By David L. Kirchman
Books with single word titles (see Cod or Salt) often focus relentlessly on a seemingly narrow topic. Not this book. Veronica Strang, a cultural anthropologist at Durham University in England, has written a meandering, all-encompassing account of an essential liquid and society’s relationship with it. In the Introduction, she acknowledges that she cannot “distil” down into one slim book the “vast and complex oceans” of information about the topic. Rather, Strang’s goal is to get us to think differently about water and our relationship to it.

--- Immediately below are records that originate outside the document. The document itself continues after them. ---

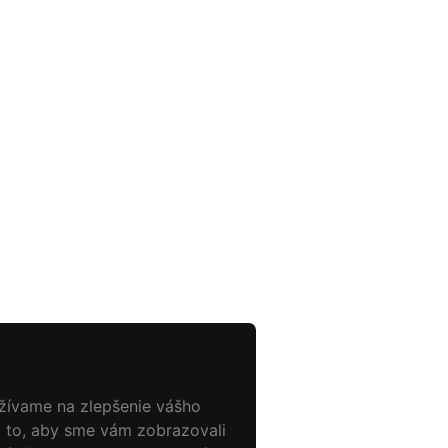
užívame na zlepšenie vášho
a to, aby sme vám zobrazovali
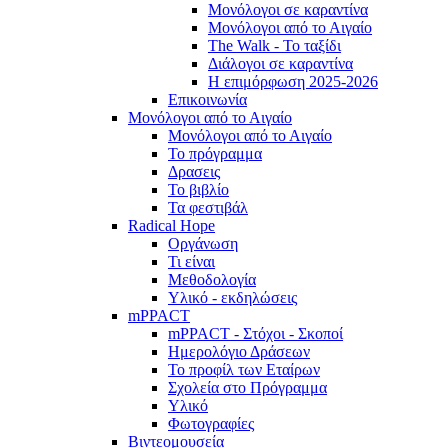
Μονόλογοι σε καραντίνα
Μονόλογοι από το Αιγαίο
The Walk - Το ταξίδι
Διάλογοι σε καραντίνα
Η επιμόρφωση 2025-2026
Επικοινωνία
Μονόλογοι από το Αιγαίο
Μονόλογοι από το Αιγαίο
Το πρόγραμμα
Δρασεις
Το βιβλίο
Τα φεστιβάλ
Radical Hope
Οργάνωση
Τι είναι
Μεθοδολογία
Υλικό - εκδηλώσεις
mPPACT
mPPACT - Στόχοι - Σκοποί
Ημερολόγιο Δράσεων
Το προφίλ των Εταίρων
Σχολεία στο Πρόγραμμα
Υλικό
Φωτογραφίες
Βιντεομουσεία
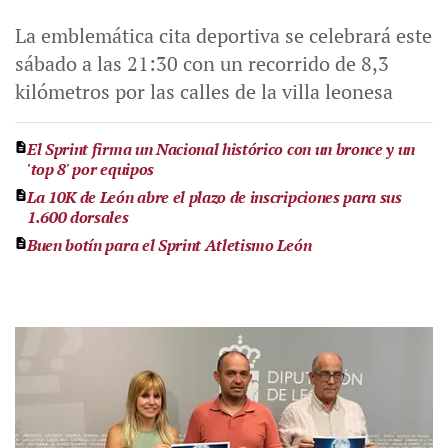
La emblemática cita deportiva se celebrará este
sábado a las 21:30 con un recorrido de 8,3
kilómetros por las calles de la villa leonesa
El Sprint firma un Nacional histórico con un bronce y un
'top 8' por equipos
La 10K de León abre el plazo de inscripciones para sus
1.600 dorsales
Buen botín para el Sprint Atletismo León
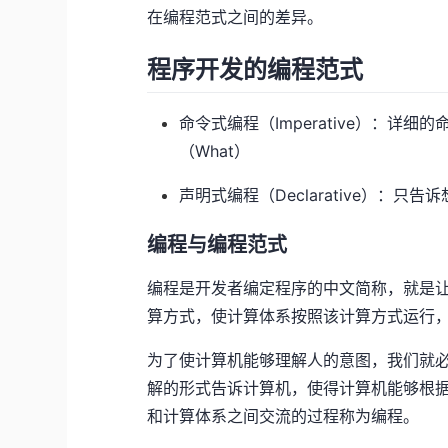
在编程范式之间的差异。
程序开发的编程范式
命令式编程（Imperative）：详
（What）
声明式编程（Declarative）：只
编程与编程范式
编程是开发者编定程序的中文简称，就是
算方式，使计算体系按照该计算方式运行
为了使计算机能够理解人的意图，我们就
解的形式告诉计算机，使得计算机能够根
和计算体系之间交流的过程称为编程。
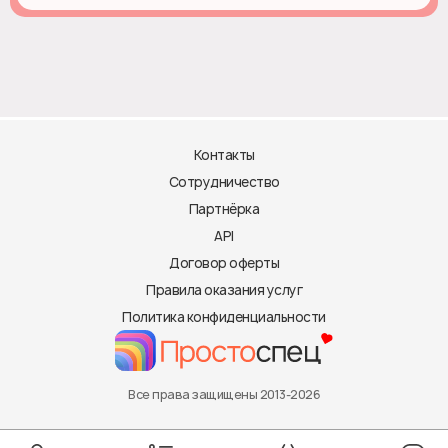
Контакты
Сотрудничество
Партнёрка
API
Договор оферты
Правила оказания услуг
Политика конфиденциальности
Все права защищены 2013-2026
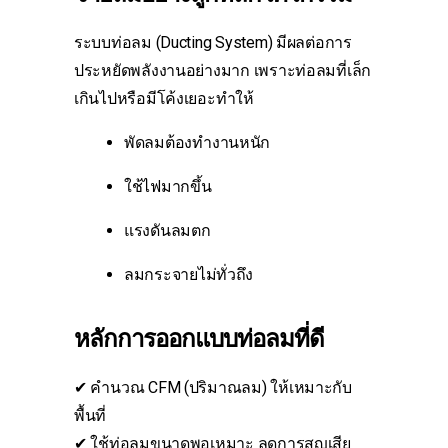
ระบบท่อลม (Ducting System) มีผลต่อการ
ประหยัดพลังงานอย่างมาก เพราะท่อลมที่เล็ก
เกินไปหรือมีโค้งเยอะทำให้
พัดลมต้องทำงานหนัก
ใช้ไฟมากขึ้น
แรงดันลมตก
ลมกระจายไม่ทั่วถึง
หลักการออกแบบท่อลมที่ดี
✔ คำนวณ CFM (ปริมาณลม) ให้เหมาะกับ
พื้นที่
✔ ใช้ท่อลมขนาดพอเหมาะ ลดการสูญเสีย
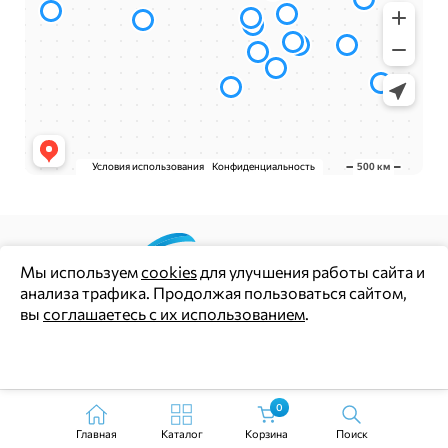
Мы используем
cookies
для улучшения работы сайта и
анализа трафика. Продолжая пользоваться сайтом,
Цены и информация на сайте носят информационный
вы
соглашаетесь с их использованием
.
характер и не являются публичной офертой (ст. 437 ГК РФ)
Политика конфиденциальности
Ок
Согласие на обработку персональных данных
0
Главная
Каталог
Корзина
Поиск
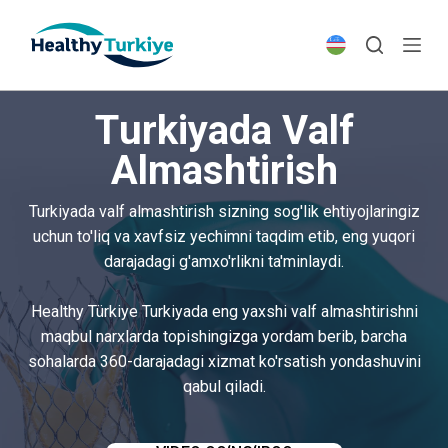
S
k
i
p
Turkiyada Valf
t
o
Almashtirish
c
o
Turkiyada valf almashtirish sizning sog'lik ehtiyojlaringiz
n
uchun to'liq va xavfsiz yechimni taqdim etib, eng yuqori
t
darajadagi g'amxo'rlikni ta'minlaydi.
e
n
Healthy Türkiye Turkiyada eng yaxshi valf almashtirishni
t
maqbul narxlarda topishingizga yordam berib, barcha
sohalarda 360-darajadagi xizmat ko'rsatish yondashuvini
qabul qiladi.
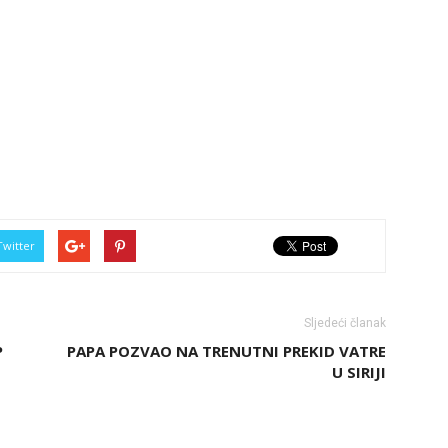
Twitter
Sljedeći članak
P
PAPA POZVAO NA TRENUTNI PREKID VATRE
U SIRIJI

The first chapter, “Water on Earth,” begins with the origin of water on our planet. Some scientists believe all of the water on earth came from asteroids bombarding our planet soon after its formation over four billion years ago. Rather than from the sky, Greek philosophers thought all water came from a massive subterranean reservoir, dubbed Tartarus by Aristotle. In addition to water beneath the earth, the ancient Greeks believed that the earth was surrounded by Okeanus, a swirling stream of water. Early Egyptians and Chinese also used aquatic terms to describe the Milky Way. Quoting Ivan Illich, Strang suggests “water has a nearly unlimited ability to carry metaphors.”
That first chapter has 16 of the book’s 107 illustrations, most of which are in color, printed on thick glossy paper. The illustrations are as eclectic as the text. This chapter has a stunning aerial picture of Rio Tino in Spain, which earns its name by having high concentrations of blood-red iron minerals. That picture is followed by a Leonardo da Vinci sketch of flowing water. The chapter and elsewhere in the book has many pictures of scenery and art from New Zealand and Australia, evidence of the time Spang spent in both countries. She uses many examples from the Antipodes and Asia to augment those more predictably from Europe and North America.
The rest of book continues to be a bricolage of history and anthropology and religion and, well, everything else; water touches on just about all human endeavors. The chapter “Redirections” provides some examples. Here Spang mentions that Dionysius of Halicarnassus in the first century BCE argued that two (aqueducts and sewers) of the three most significant works of Rome involved water (the third being paved roads). Spang then segues to a discussion about harnessing water for power and transportation and how, in spite of advances in ship technology and the ocean sciences, seafaring remained dangerous and the oceans filled with monsters. Herman Melville’s Moby-Dick is discussed briefly, which leads to a short discourse on whaling and how it illustrates the mastery of society over the seas. Some of this jumping from topic to topic works better than others.
Spang starts to drop the neutral stance of the academician when discussing some of the problems now affecting water and its water supply in many countries, including parts of the US. She starts by pointing out the problems with dams, which have drowned archaeological and historic sites, displaced millions of people, and disrupted ecosystems. Perhaps more ominous are the conflicts, current and future, over the supply of water around the world, from drought-stricken California to the Middle East. Pakistan is facing a water shortage in its near future as flow from the Indus River lessens due to decreasing input from melting glaciers in the Himalayas. Consequently, according to Spang, about half of the $7.5 billion dollars in US aid to Pakistan is directed to water-related projects.
The start of a general solution to these problems is hinted at with the concluding words of the book. Spang argues for replacing “utilitarian reduction” with a more holistic approach exemplified by water. Only then can we “think and act connectively and collaboratively.” The alternative is implied by the last illustration in the book: a poster advertising cruises from Southampton to New York on the Titanic.
David L. Kirchman (ΦBK, Lawrence University, 1976) is the Maxwell P. and Mildred H. Harrington Professor Marine Biosciences at the University of Delaware and a resident member of the Alpha of Delaware chapter of Phi Beta Kappa.